Leroy's bread and butter food insult comes up far too late to help him win the day. It's not even a particularly good insult at that. Leroy tries to make a humorous twist on an old axiom and but it sort of comes out ambiguous and confusing. So what could qualify as a "detour" to a man's heart. Leroy isn't dismissing Loretta's ability to reach a man's heart, he is saying that it's not through the stomach. I don't even want to venture a guess as to what these "detours" could be. Loretta takes a close affair 2-1.
Loretta's comment makes me wonder if she herself was a tall, striking bimbo in her youth when Leroy first met her and that it was the decades of unrelenting bitterness and regret over marrying Leroy that warped her into the stocky block of spite she is today. It would explain why Leroy would have initially approached her and her overly suspicious and hostile attitudes towards bimbos today. The same could have gone for Leroy; in the bloom of his youth he may have been some chiseled Adonis with a head full of hair before marriage robbed him of his dashing looks. That would really add a fascinatingly tragic undercurrent to everything. Loretta goes up 1-0.

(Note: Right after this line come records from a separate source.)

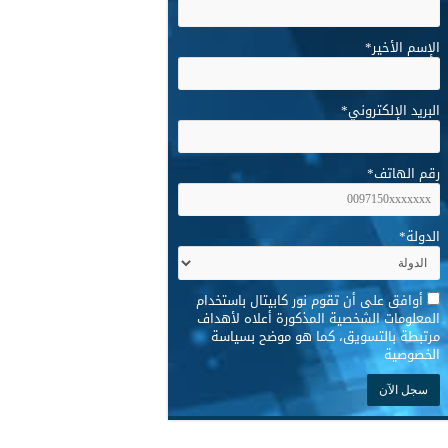
الإسم الأخير
*
البريد الإلكتروني
*
رقم الهاتف
*
الدولة
*
*
أوافق على أن تقوم نور كابيتال باستخدام
المعلومات الشخصية المذكورة أعلاه لأهداف
مرتبطة بالتسويق، كما هو موضح بسياسة
الخصوصية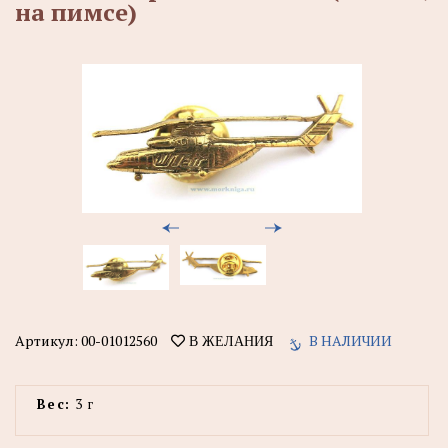
на пимсе)
Артикул:
00-01012560
В НАЛИЧИИ
В ЖЕЛАНИЯ
Вес:
3 г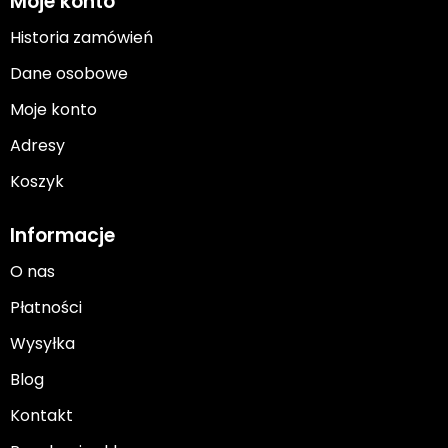
Moje konto
Historia zamówień
Dane osobowe
Moje konto
Adresy
Koszyk
Informacje
O nas
Płatności
Wysyłka
Blog
Kontakt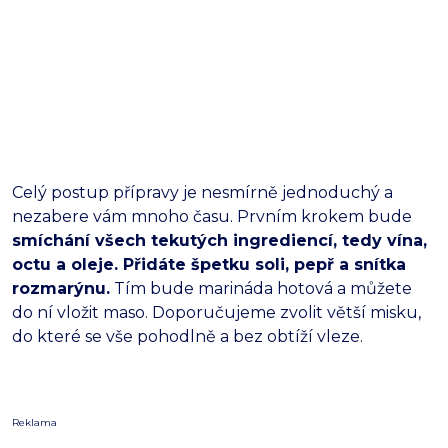
Celý postup přípravy je nesmírně jednoduchý a
nezabere vám mnoho času. Prvním krokem bude
smíchání všech tekutých ingrediencí, tedy vína,
octu a oleje. Přidáte špetku soli, pepř a snítka
rozmarýnu.
Tím bude marináda hotová a můžete
do ní vložit maso. Doporučujeme zvolit větší misku,
do které se vše pohodlně a bez obtíží vleze.
Reklama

It looks like Leroy is employing a sort of preemptive "you can't fire me, I quit" approach to his most recent argument with Loretta. I would question whether his course of action is actually effective, but the unhappy look on Loretta's face seems to prove it worked. It was a pretty clever gambit by Leroy. Given prior history, it was likely that he was going to lose any sort of verbal argument with Loretta so he decided to accept defeat in a way that preserved his pride and actually gave him the victory. Leroy ties things up 1-1.

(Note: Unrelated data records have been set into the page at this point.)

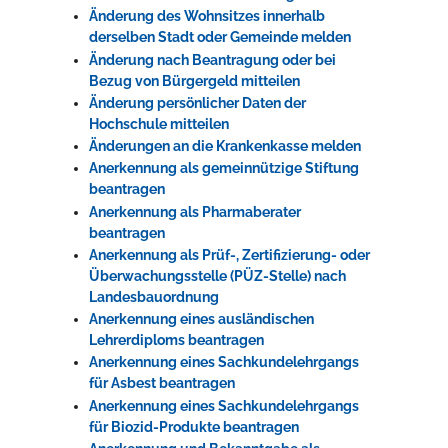
Änderung des Wohnsitzes innerhalb
derselben Stadt oder Gemeinde melden
Änderung nach Beantragung oder bei
Bezug von Bürgergeld mitteilen
Änderung persönlicher Daten der
Hochschule mitteilen
Änderungen an die Krankenkasse melden
Anerkennung als gemeinnützige Stiftung
beantragen
Anerkennung als Pharmaberater
beantragen
Anerkennung als Prüf-, Zertifizierung- oder
Überwachungsstelle (PÜZ-Stelle) nach
Landesbauordnung
Anerkennung eines ausländischen
Lehrerdiploms beantragen
Anerkennung eines Sachkundelehrgangs
für Asbest beantragen
Anerkennung eines Sachkundelehrgangs
für Biozid-Produkte beantragen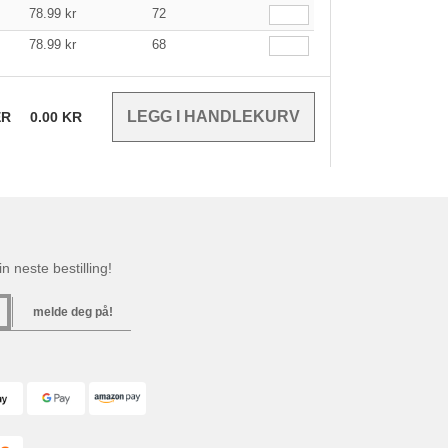
78.99
kr
72
78.99
kr
68
ER
0.00
KR
n neste bestilling!
melde deg på!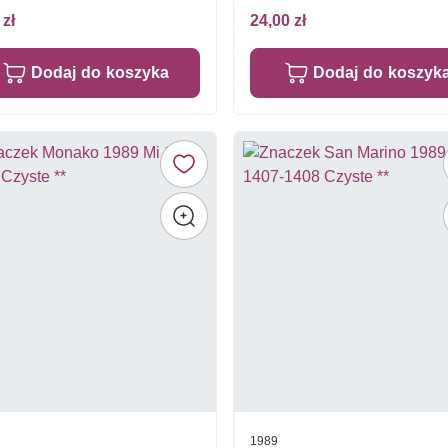
 zł
24,00 zł
Dodaj do koszyka
Dodaj do koszyk
1989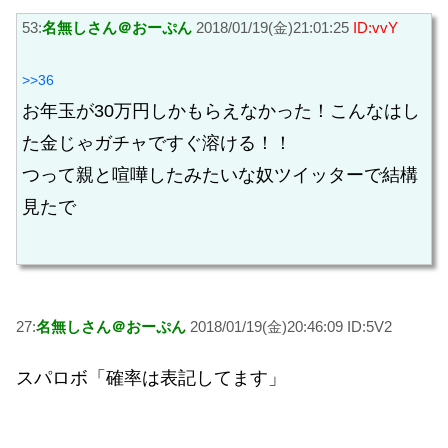
53:
名無しさん＠おーぷん
2018/01/19(金)21:01:25
ID:vvY
>>36
お年玉が30万円しかもらえなかった！こんなはし
た金じゃガチャですぐ溶ける！！
つって親と喧嘩したみたいな奴ツイッターで結構
見たで
27:
名無しさん＠おーぷん
2018/01/19(金)20:46:09 ID:5V2
スパロボ「確率は表記してます」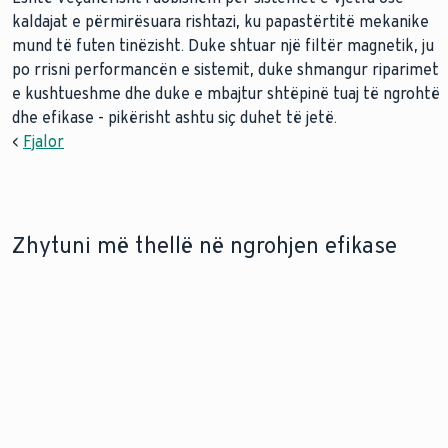
kaldajat e përmirësuara rishtazi, ku papastërtitë mekanike
mund të futen tinëzisht. Duke shtuar një filtër magnetik, ju
po rrisni performancën e sistemit, duke shmangur riparimet
e kushtueshme dhe duke e mbajtur shtëpinë tuaj të ngrohtë
dhe efikase - pikërisht ashtu siç duhet të jetë.
<
Fjalor
Zhytuni më thellë në ngrohjen efikase
ZËVENDËSONI BOJLERIN
MODERNIZIMI ME NJË POMPË NXEHTËSIE
TUAJ TË GAZIT
Modernizimi i sistemit tuaj të
Zbuloni
ngrohjes me një pompë
avantazhet e
nxehtësie Vaillant është një
përmirësimit në
investim i mirë. Ne jemi këtu
një kazan gazi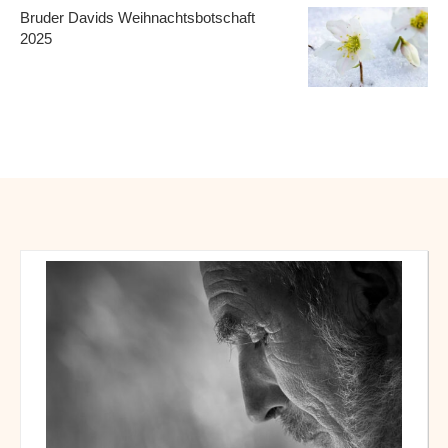
Bruder Davids Weihnachtsbotschaft
2025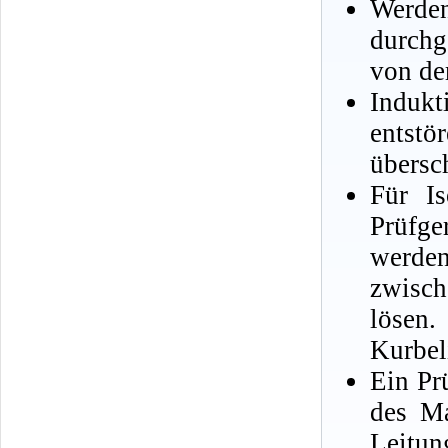
Werde
durchg
von de
Induk
entstö
übersc
Für Is
Prüfge
werden
zwisc
löse
Kurbeli
Ein Pr
des Ma
Leitung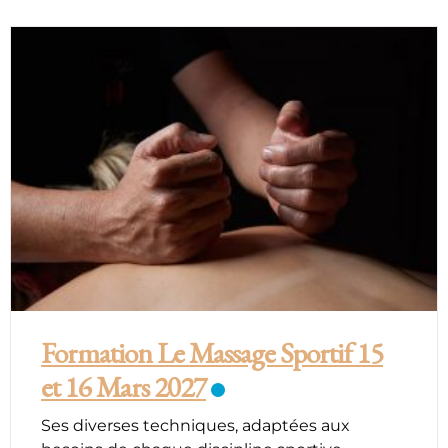
Formation Le Massage Sportif 15
et 16 Mars 2027
Ses diverses techniques, adaptées aux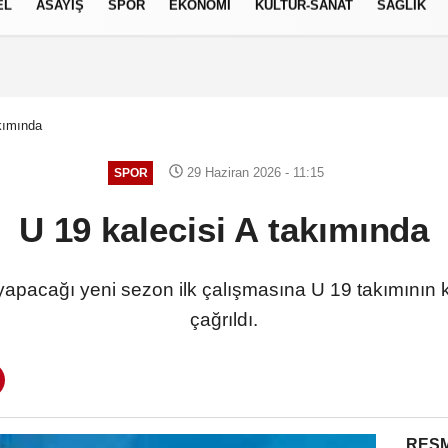
EL
ASAYİŞ
SPOR
EKONOMİ
KÜLTÜR-SANAT
SAĞLIK
7 AĞUSTOS 2026, CUMA
akımında
29 Haziran 2026 - 11:15
SPOR
U 19 kalecisi A takımında
pacağı yeni sezon ilk çalışmasına U 19 takımının k
çağrıldı.
RESM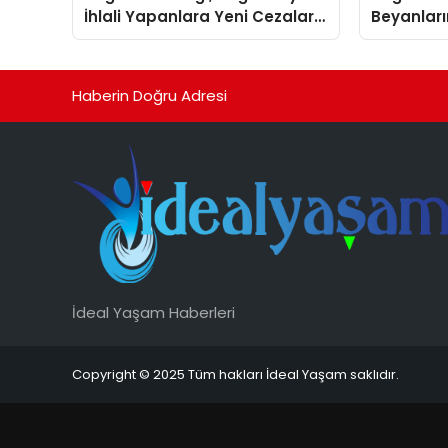
İhlali Yapanlara Yeni Cezalar
Beyanları
Getirdi
Arttırdı
Haberin Doğru Adresi
İdeal Yaşam Haberleri
Copyright © 2025 Tüm hakları İdeal Yaşam saklıdır.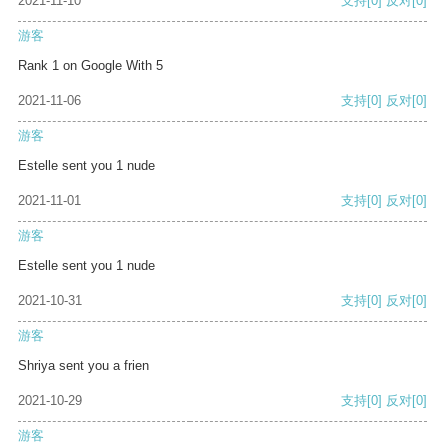
2021-11-10
支持
[0]
反对
[0]
游客
Rank 1 on Google With 5
2021-11-06
支持
[0]
反对
[0]
游客
Estelle sent you 1 nude
2021-11-01
支持
[0]
反对
[0]
游客
Estelle sent you 1 nude
2021-10-31
支持
[0]
反对
[0]
游客
Shriya sent you a frien
2021-10-29
支持
[0]
反对
[0]
游客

There are many ways to read Loretta's comment that Leroy has been "idling kind of rough lately", each more unspeakably awful than the last. I'm not even going to venture describing potential disgusting scenarios, but I'm sure they all involve miscellaneous bodily sounds. I also hope against hope that none of this rough idling is related in anyway to sexual health issues. Why do Leroy and the good doctor even let Loretta into the examination room all the time? They know they'll just be getting nothing but insults. Loretta earns the point, 2-1.
A quick and easy Sunday morning score by Leroy; and he didn't even have to get out of his pajamas or finish breakfast yet! If there was anyone who would find a way to incorporate buckshot into a stack of pancakes, it would be Loretta. I guess that'll be the last time Loretta opts for healthier, gluten free options at the breakfast table. I get a sense that the fourth panel of the Sunday Showdown is often the place where Leroy earns his bread and butter points making fun of Loretta's cooking. If only he had similar luck in the other panels. Leroy ties things up 2-2 as we head to the fifth and deciding panel.

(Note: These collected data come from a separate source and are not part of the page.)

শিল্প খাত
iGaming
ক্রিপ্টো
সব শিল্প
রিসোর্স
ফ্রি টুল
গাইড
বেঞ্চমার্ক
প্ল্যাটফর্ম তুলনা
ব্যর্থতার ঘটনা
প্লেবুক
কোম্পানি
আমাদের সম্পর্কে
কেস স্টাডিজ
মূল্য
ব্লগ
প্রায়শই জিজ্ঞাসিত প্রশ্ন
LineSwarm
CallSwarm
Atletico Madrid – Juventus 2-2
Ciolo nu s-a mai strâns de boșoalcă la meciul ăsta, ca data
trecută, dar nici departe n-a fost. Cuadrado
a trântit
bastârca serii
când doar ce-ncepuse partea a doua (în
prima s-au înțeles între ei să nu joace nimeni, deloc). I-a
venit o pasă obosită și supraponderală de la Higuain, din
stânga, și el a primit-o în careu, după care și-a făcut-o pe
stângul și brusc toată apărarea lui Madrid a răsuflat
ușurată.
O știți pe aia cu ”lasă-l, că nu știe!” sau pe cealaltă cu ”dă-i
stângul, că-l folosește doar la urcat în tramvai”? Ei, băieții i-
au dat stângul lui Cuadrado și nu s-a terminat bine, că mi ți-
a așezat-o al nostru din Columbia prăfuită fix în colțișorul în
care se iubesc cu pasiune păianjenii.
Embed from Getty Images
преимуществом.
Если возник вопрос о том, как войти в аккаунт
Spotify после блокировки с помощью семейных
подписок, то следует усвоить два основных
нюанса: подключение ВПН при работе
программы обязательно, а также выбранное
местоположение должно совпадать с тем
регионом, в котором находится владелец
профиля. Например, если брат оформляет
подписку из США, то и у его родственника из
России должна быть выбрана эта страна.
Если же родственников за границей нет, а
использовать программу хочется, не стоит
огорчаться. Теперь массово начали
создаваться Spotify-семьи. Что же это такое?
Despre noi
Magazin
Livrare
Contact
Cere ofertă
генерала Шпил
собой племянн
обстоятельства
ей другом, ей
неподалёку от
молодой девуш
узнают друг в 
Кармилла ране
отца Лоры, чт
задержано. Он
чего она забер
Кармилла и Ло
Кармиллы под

I am quite disturbed by Leroy's bizarre affection towards kitschy clown paintings and figurines. He must really be into them to be able to put up with the constant barrage of criticism by Loretta. Along with clowns, the talking bass and the dogs playing poker reproduction shows that Leroy has an impressively strong and well defined sense of the camp aesthetic, whether this sense of camp is "naive camp" or "deliberate camp", as defined by Susan Sontag in "Notes on "Camp"" is up for debate. What isn't up for debate however is Loretta's victory in yet another Sunday Showdown, as she squeaks out a close 3-2 win.